Solopos.com, BOYOLALI— Petani tembakau di Boyolali menyikapi beragam isu kenaikan harga rokok hingga Rp50.000/bungkus. Gerakan Masyarakat Petani Tembakau Indonesia (Gemati) menilai wacana kenaikan harga rokok adalah hoax yang sengaja dihembuskan gerakan masyarakat antitembakau. Namun, bagi Asosiasi Petani Tembakau Indonesia (APTI) Boyolali, isu tersebut cukup meresahkan petani tembakau.

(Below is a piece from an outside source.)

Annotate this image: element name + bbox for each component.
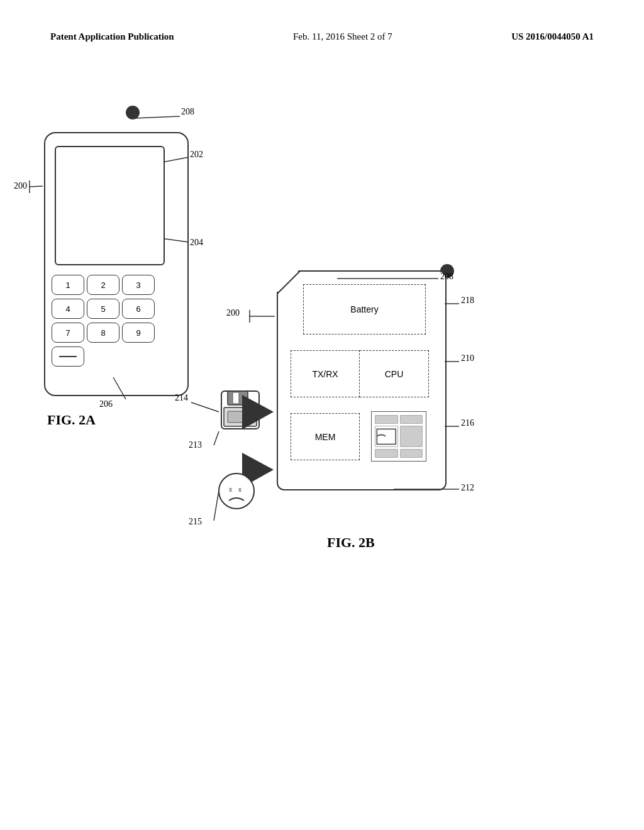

Promosi Jalur Mudik Pantura Jawa Makin Adem Berkat Trembesi

Sekretaris Jenderal (Sekjen) Gemati, Syukur Fahrudin, menilai gerakan antitembakau tidak akan berhenti merongrong industri tembakau selama Indonesia belum meratifikasi Framework Convention on Tobacco Control (FCTC).

“Kami yakin Presiden [Joko Widodo] akan objektif, dengan melihat rokok bukan sekedar warisan budaya melainkan juga bagian dari penopang ekonomi negara, baik dari sisi pendapatan negara melalui cukai maupun penyerapan tenaga kerja,” kata Syukur, saat berbincang dengan Solopos.com, Selasa (23/8/2016).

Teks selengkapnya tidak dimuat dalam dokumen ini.